Although Western Canadian natural gas prices were reasonably strong in the first quarter, second quarter prices have weakened with recent maintenance restrictions on TCPL’s NGTL system and Enbridge’s T-south pipeline that have restricted exports from Western Canada.  Daily prices to date in the second quarter have averaged $1.07 per GJ at AECO and $1.11 per GJ at Station 2 (versus $1.97 per GJ and $1.81 per GJ respectively in the first quarter).  The effect of the maintenance restrictions has been exacerbated by year-over-year production growth of approximately 1.0 Bcf per day.  Production is likely to decline at current prices given the reduction in the gas directed rig count and the reduced level of capital investment announced by several larger gas weighted producers.  However, without production declines, it is going to be a volatile summer for Western Canadian natural gas prices given additional maintenance restrictions planned by both TCPL and Enbridge through to the end of September.  The impact on Storm will be partially mitigated by increasing liquids production and with diversified natural gas sales where 65% to 79% of forecast production is being sold in the US at Chicago and Sumas. 

Natural gas prices in the US have been stable with the Chicago daily price averaging US$2.95 per Mmbtu in the first quarter and US$2.73 per Mmbtu to date in the second quarter.  Data from the US EIA for the first two months of 2018 shows a large year-over-year increase in demand for natural gas at 13.1 Bcf per day (majority from electric power generation and residential) plus net exports have increased by 0.9 Bcf per day year-over-year.  The growth in demand has more than offset year-over-year growth in dry gas production which has been a robust 7.0 Bcf per day.  This has resulted in a steep decline in natural gas storage levels which are 863 Bcf below last year for the week ended May 4th.  Over the summer, demand for natural gas to refill storage is likely to be supportive of US natural gas prices.   

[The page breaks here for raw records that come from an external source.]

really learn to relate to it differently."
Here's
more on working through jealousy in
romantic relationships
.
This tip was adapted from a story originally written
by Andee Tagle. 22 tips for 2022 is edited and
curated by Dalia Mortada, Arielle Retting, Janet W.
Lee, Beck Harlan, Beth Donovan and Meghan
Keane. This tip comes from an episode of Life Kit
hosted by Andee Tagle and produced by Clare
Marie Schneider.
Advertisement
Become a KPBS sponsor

For 2018, production is expected to remain at 20,000 to 21,000 Boe per day unless there is an improvement in the natural gas price at Station 2.  This represents year-over-year production growth of 25%.  Production can be increased relatively quickly given the current inventory of standing wells and existing field compression capacity at Umbach which supports growth to 27,000 Boe per day.  Planning for 2019 is underway with the focus being to continue growing production and funds flow by increasing liquids production.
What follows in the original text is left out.